GitHub Copilot—The New Era of Paired Programming

GitHub Copilot—The New Era of Paired Programming

What is Github Copilot?

GitHub recently launched a new AI-powered tool that collaborates with people on their software development projects. Named as GitHub Copilot, this tool suggests lines or entire functions as the coder types. Just as Gmail offers suggestions to complete parts of sentences while typing an email, Copilot offers suggestions based on commented code or code being typed. Alternatively, there are multiple suggestions from which one can choose the best fit for a particular use.

How does Copilot work?

GitHub Copilot is powered by the OpenAI Codex, a new AI system created by OpenAI. OpenAI Codex was trained on publicly available source code and natural language, so it understands both programming and human languages. The GitHub Copilot editor extension sends your comments and code to the GitHub Copilot service, which then uses OpenAI Codex to synthesize and suggest individual lines and whole functions.

This is not the first AI-powered program synthesis tool. Some of the tools released before it were GitHub’s Natural Language Semantic Code Search in 2018, which demonstrated finding code examples using plain English descriptions, and Tabnine which has provided AI-powered code completion for a few years now. Copilot differs from the rest because it can generate AI-powered-line functions and even documentation and tests, based on the full context of a file of code. This is particularly exciting for a lot of developers because it will lower the barrier to coding.

The Flak Copilot Faced

Recently Copilot has come under huge criticism as Copilot is powered by a deep neural network language model called Codex, which was trained on public code repositories on GitHub. People have been critical about Github using all these public repository codes without permission. Github, however, stands firm on its claim that the codes were used as it was the entity of the company and that it has not sold or outsourced the codes which are against the company policy.

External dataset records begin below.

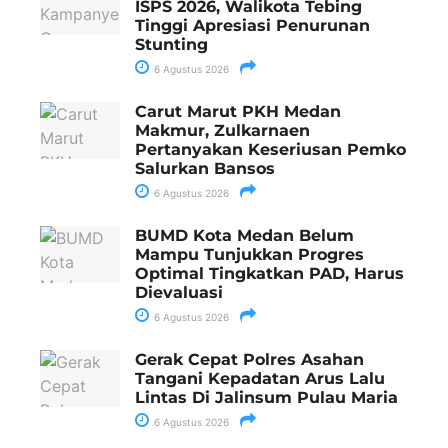
ISPS 2026, Walikota Tebing
Tinggi Apresiasi Penurunan
Stunting
6 Agustus 2026
Carut Marut PKH Medan
Makmur, Zulkarnaen
Pertanyakan Keseriusan Pemko
Salurkan Bansos
6 Agustus 2026
BUMD Kota Medan Belum
Mampu Tunjukkan Progres
Optimal Tingkatkan PAD, Harus
Dievaluasi
6 Agustus 2026
Gerak Cepat Polres Asahan
Tangani Kepadatan Arus Lalu
Lintas Di Jalinsum Pulau Maria
6 Agustus 2026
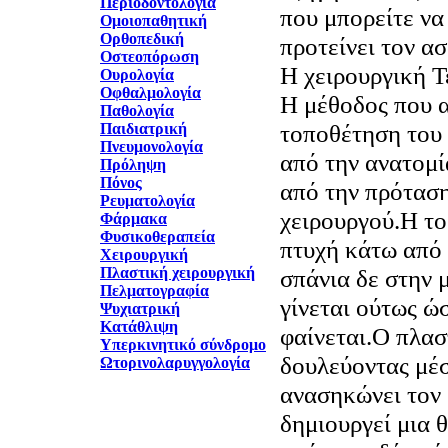
Περιοδοντολογία
που μπορείτε να 
Ομοιοπαθητική
Ορθοπεδική
προτείνει τον α
Οστεοπόρωση
Η χειρουργική Τ
Ουρολογία
Οφθαλμολογία
H μέθοδος που 
Παθολογία
τοποθέτηση του 
Παιδιατρική
Πνευμονολογία
από την ανατομί
Πρόληψη
Πόνος
από την πρόταση
Ρευματολογία
χειρουργού.Η το
Φάρμακα
Φυσικοθεραπεία
πτυχή κάτω από 
Χειρουργική
Πλαστική χειρουργική
σπάνια δε στην
Πελματογραφία
γίνεται ούτως ώ
Ψυχιατρική
Κατάθλιψη
φαίνεται.Ο πλασ
Υπερκινητικό σύνδρομο
δουλεύοντας μέ
Ωτορινολαρυγγολογία
ανασηκώνει τον 
δημιουργεί μια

According to OpenAI’s paper, Codex only gives the correct answer 29% of the time. As seen in the demos, the code it writes is generally poorly refactored and fails to take full advantage of existing solutions. Copilot has read GitHub’s entire public code archive, consisting of tens of millions of repositories, including code from many of the world’s best programmers. Even after this Copilot writes such crappy code because that is how language models work. The models show on average how most people write. The models do not have any sense of what is correct or what is good. By software standards, most code on GitHub is pretty old and written, by and large, by average programmers. Copilot gives out its best guess of what those programmers might write if they were writing the same file you are.

Pair Programming—A Boon Or A Bane?

As coders and developers know the best, most of the coding time is not taken up in writing code, but rather in designing, debugging, and maintaining the written code. When code is automatically generated, it’s easy to end up with a lot more of it. That’s not a problem if all you have to do to maintain or debug and modify the source from which the code is auto-generated while using code template tools. Even then, things can get confusing when debugging, since the debugger and stack traces will generally point at the verbose generated code, not at the templated source.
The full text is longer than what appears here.